▶ [WHAT YOU HAVE TO DO] From the records that follow, return exactly the lines beginning at the one that contains "Nouveaux horaires d’accueil" and ending at the one that contains "pondelok, utorok, streda", pictures left out.

▶ [RECORDS SHOWN]
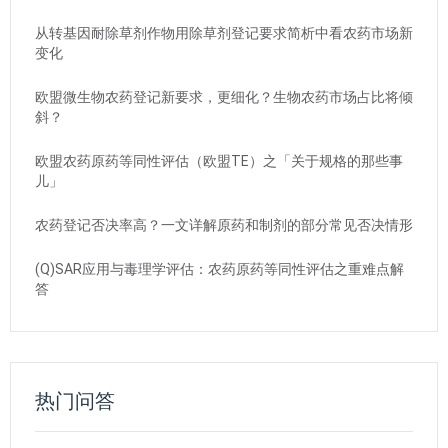
从转基因耐除草剂作物用除草剂登记要求简析中看农药市场新
变化
欧盟微生物农药登记新要求，更细化？生物农药市场占比将倾
斜？
欧盟农药原药等同性评估（欧盟TE）之「关于规格的那些事
儿」
农药登记否决率高？一文详解原药和制剂的部分常见否决情形
(Q)SAR应用与毒理学评估：农药原药等同性评估之重难点解
答
热门问答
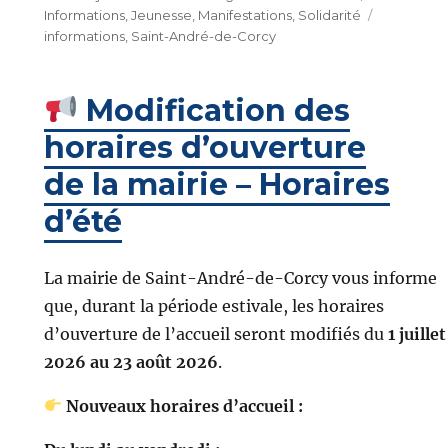
le
Étiquett
Informations
,
Jeunesse
,
Manifestations
,
Solidarité
informations
,
Saint-André-de-Corcy
Modification des
horaires d’ouverture
de la mairie – Horaires
d’été
La mairie de Saint-André-de-Corcy vous informe
que, durant la période estivale, les horaires
d’ouverture de l’accueil seront modifiés du
1 juillet
2026 au 23 août 2026
.
Nouveaux horaires d’accueil :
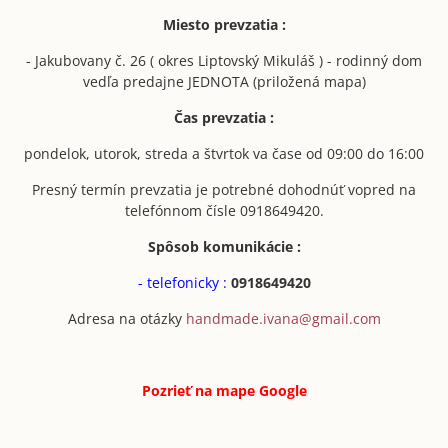
Miesto prevzatia :
- Jakubovany č. 26 ( okres Liptovský Mikuláš ) - rodinný dom
vedľa predajne JEDNOTA (priložená mapa)
Čas prevzatia :
pondelok, utorok, streda a štvrtok va čase od 09:00 do 16:00
Presný termín prevzatia je potrebné dohodnúť vopred na
telefónnom čísle 0918649420.
Spôsob komunikácie :
- telefonicky :
0918649420
Adresa na otázky
handmade.ivana@gmail.com
Pozrieť na mape
Google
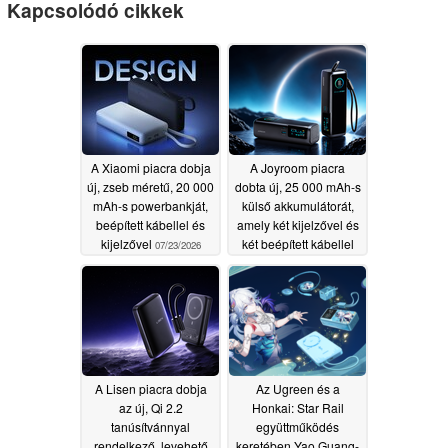
Kapcsolódó cikkek
A Xiaomi piacra dobja
A Joyroom piacra
új, zseb méretű, 20 000
dobta új, 25 000 mAh-s
mAh-s powerbankját,
külső akkumulátorát,
beépített kábellel és
amely két kijelzővel és
kijelzővel
két beépített kábellel
07/23/2026
rendelkezik
07/16/2026
A Lisen piacra dobja
Az Ugreen és a
az új, Qi 2.2
Honkai: Star Rail
tanúsítvánnyal
együttműködés
rendelkező, levehető
keretében Yao Guang-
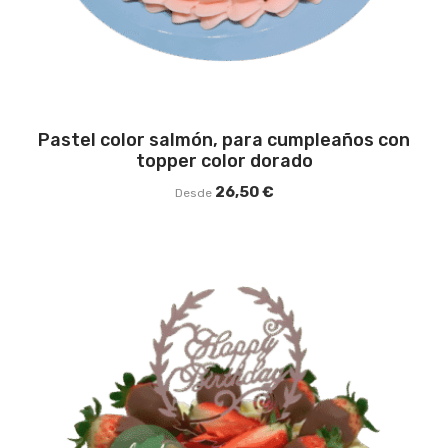
Pastel color salmón, para cumpleaños con
topper color dorado
26,50
€
Desde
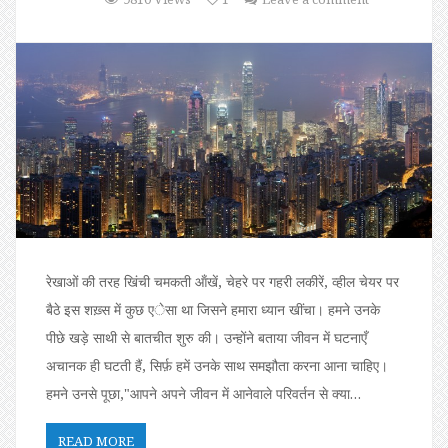
रेखाओं की तरह खिंची चमकती ऑंखें, चेहरे पर गहरी लकीरें, व्हील चेयर पर
बैठे इस शख़्स में कुछ एेसा था जिसने हमारा ध्यान खींचा। हमने उनके
पीछे खड़े साथी से बातचीत शुरु की। उन्होंने बताया जीवन में घटनाएँ
अचानक ही घटती हैं, सिर्फ़ हमें उनके साथ समझौता करना आना चाहिए।
हमने उनसे पूछा,"आपने अपने जीवन में आनेवाले परिवर्तन से क्या…
READ MORE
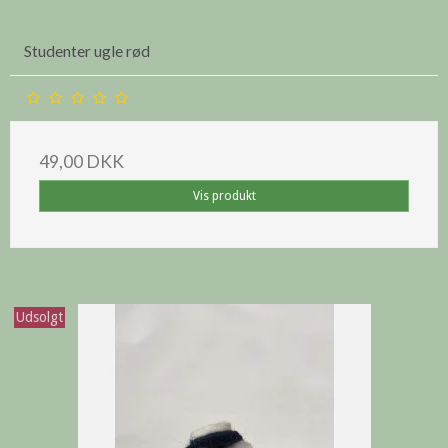
Studenter ugle rød
49,00 DKK
Vis produkt
Udsolgt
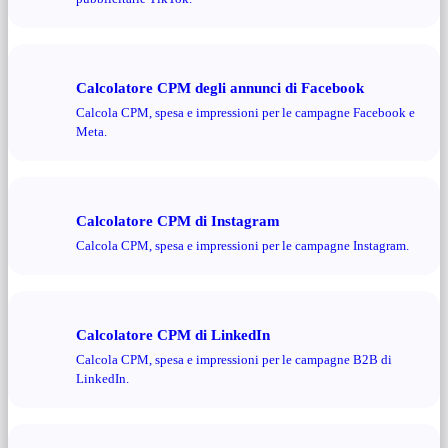
Calcolatore CPM degli annunci di Facebook
Calcola CPM, spesa e impressioni per le campagne Facebook e
Meta.
Calcolatore CPM di Instagram
Calcola CPM, spesa e impressioni per le campagne Instagram.
Calcolatore CPM di LinkedIn
Calcola CPM, spesa e impressioni per le campagne B2B di
LinkedIn.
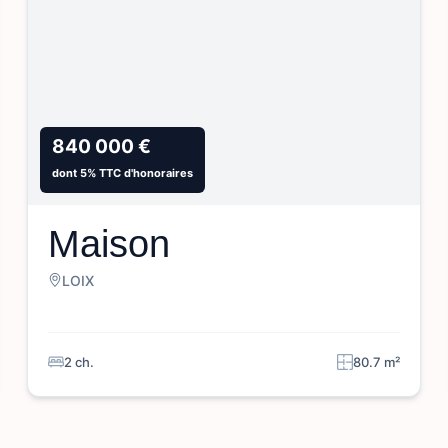
840 000 €
dont 5% TTC d'honoraires
Maison
LOIX
2 ch.
80.7 m²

▶ [EXPECTED ANSWER]
Nouveaux horaires d’accueil :
Miesto prevzatia :
- Jakubovany č. 26 ( okres Liptovský Mikuláš ) - rodinný dom
vedľa predajne JEDNOTA (priložená mapa)
Čas prevzatia :
pondelok, utorok, streda a štvrtok va čase od 09:00 do 16:00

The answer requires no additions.